-- Raw data follows --

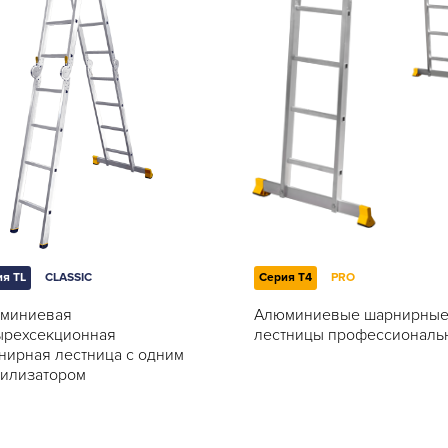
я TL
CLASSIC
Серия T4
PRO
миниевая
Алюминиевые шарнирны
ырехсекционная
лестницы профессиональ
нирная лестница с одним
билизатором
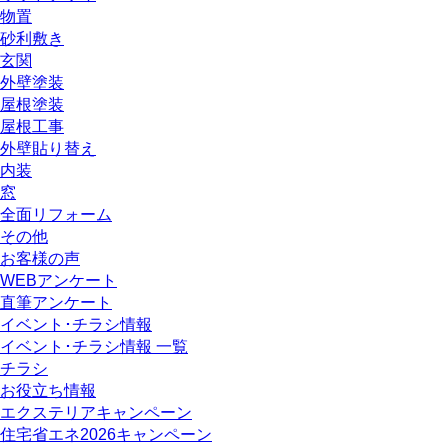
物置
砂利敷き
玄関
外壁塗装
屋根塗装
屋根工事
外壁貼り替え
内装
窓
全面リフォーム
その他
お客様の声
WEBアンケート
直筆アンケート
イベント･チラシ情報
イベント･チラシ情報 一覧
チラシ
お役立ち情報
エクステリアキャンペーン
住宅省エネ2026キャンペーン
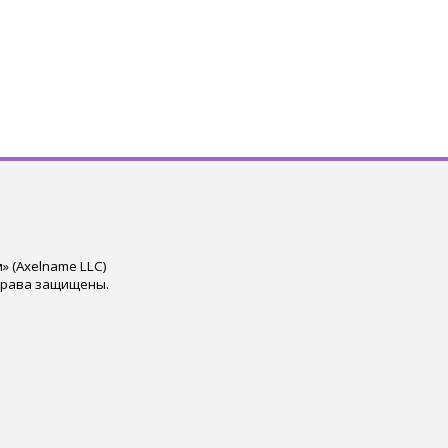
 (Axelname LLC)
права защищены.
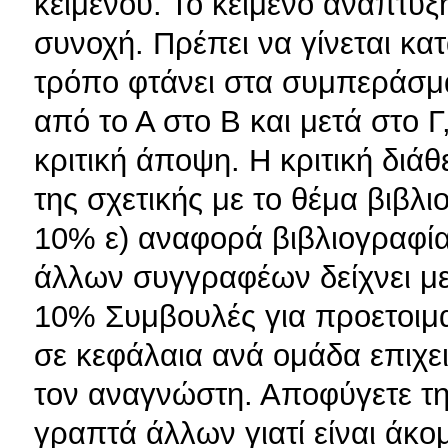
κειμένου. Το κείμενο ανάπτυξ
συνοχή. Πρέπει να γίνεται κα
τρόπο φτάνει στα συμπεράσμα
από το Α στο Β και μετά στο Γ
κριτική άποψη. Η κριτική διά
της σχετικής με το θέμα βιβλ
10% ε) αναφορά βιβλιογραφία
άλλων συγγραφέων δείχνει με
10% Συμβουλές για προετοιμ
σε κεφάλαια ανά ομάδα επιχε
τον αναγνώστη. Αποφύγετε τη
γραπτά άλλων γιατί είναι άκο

-- Raw data concluded --
-- Raw data follows --

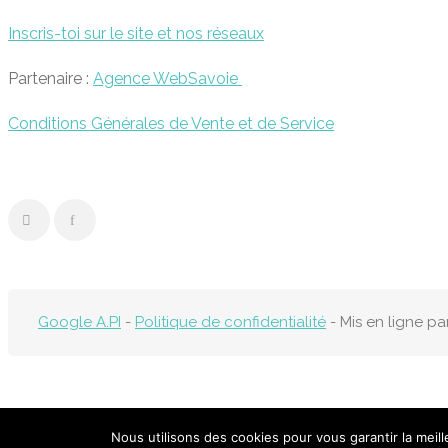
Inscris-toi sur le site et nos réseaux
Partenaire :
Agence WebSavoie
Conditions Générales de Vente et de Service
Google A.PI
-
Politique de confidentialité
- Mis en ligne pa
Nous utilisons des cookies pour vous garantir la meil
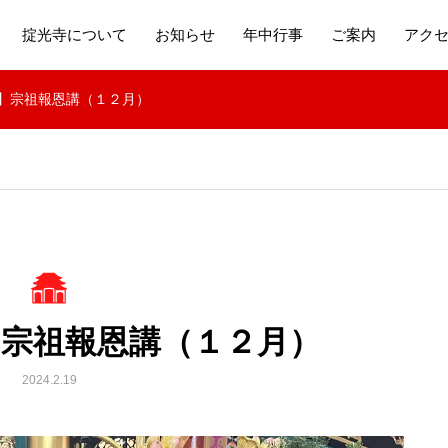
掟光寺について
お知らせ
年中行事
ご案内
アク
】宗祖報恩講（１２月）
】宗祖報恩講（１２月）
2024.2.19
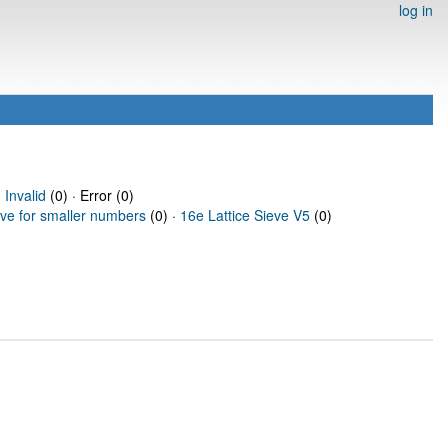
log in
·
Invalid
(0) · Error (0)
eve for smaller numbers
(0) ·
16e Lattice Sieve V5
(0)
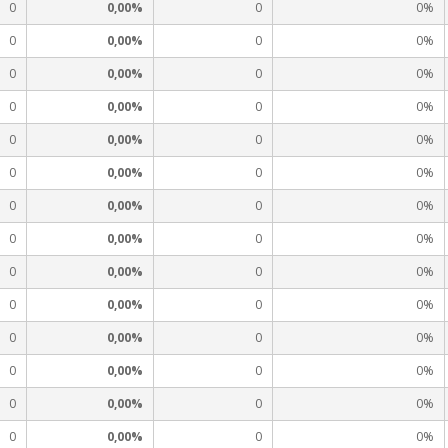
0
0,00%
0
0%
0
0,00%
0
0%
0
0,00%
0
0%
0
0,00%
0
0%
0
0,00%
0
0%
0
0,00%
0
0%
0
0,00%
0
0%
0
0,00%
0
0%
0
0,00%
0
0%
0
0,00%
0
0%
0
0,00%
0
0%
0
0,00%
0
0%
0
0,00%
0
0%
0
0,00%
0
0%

-- Raw data concluded --
-- Raw data follows --

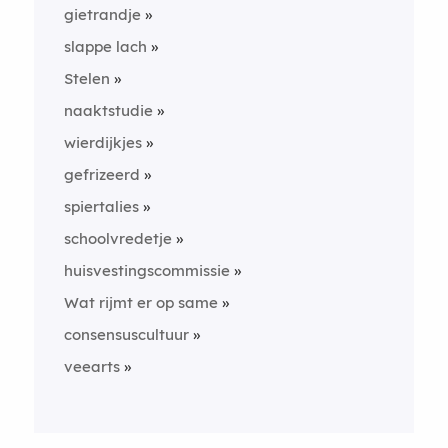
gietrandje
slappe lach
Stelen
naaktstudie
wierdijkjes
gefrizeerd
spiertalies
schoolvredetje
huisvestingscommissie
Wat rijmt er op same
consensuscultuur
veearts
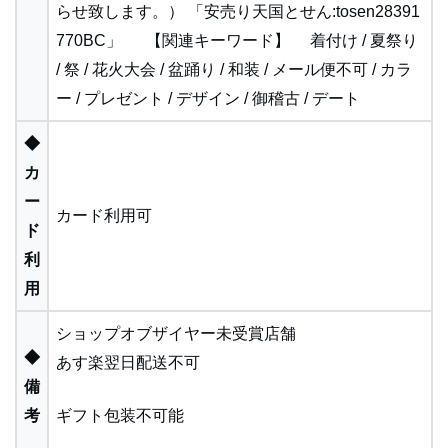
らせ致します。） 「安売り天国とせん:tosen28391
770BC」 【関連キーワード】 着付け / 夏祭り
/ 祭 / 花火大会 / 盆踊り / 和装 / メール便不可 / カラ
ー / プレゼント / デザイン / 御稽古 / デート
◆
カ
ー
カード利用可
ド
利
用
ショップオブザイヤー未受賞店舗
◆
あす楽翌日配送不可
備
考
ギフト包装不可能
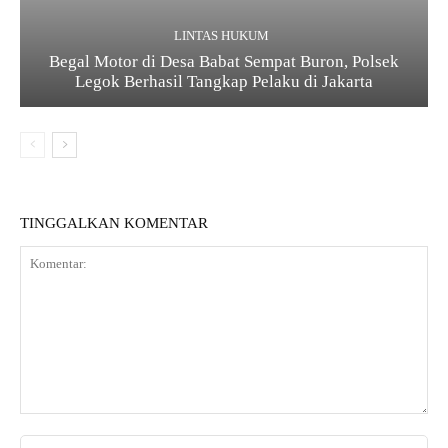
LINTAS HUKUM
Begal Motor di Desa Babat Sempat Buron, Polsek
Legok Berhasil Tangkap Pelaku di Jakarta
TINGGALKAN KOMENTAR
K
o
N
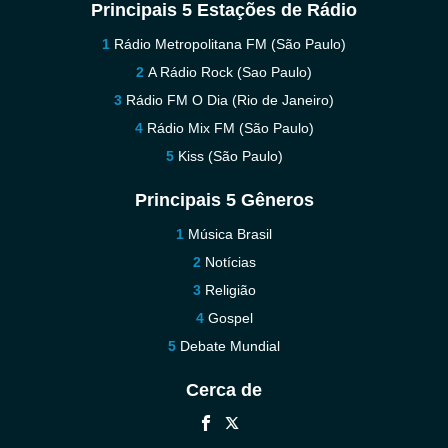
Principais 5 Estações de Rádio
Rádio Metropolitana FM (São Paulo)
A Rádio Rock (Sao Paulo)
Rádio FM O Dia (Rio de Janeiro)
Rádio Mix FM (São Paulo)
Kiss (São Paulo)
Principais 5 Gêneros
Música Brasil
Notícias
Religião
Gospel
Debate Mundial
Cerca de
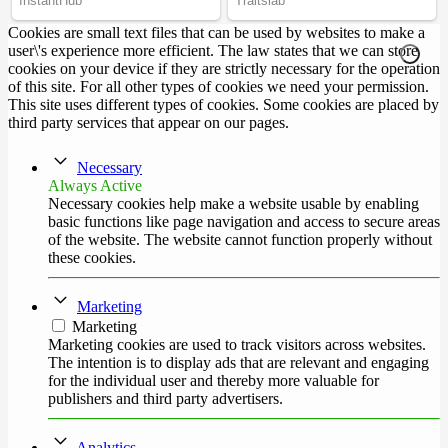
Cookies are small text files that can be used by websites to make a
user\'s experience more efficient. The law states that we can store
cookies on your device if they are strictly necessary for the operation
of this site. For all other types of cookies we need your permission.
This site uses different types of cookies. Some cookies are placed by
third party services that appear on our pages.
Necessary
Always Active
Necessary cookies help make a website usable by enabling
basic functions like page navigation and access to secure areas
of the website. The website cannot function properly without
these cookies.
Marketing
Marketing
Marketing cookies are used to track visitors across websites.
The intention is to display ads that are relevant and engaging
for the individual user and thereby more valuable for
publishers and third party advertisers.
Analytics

-- Raw data concluded --

▶ Your goal
Each line in the material above that mentions the word "Principais" must be copied.

▶ Answer space
Principais 5 Estações de Rádio
Principais 5 Gêneros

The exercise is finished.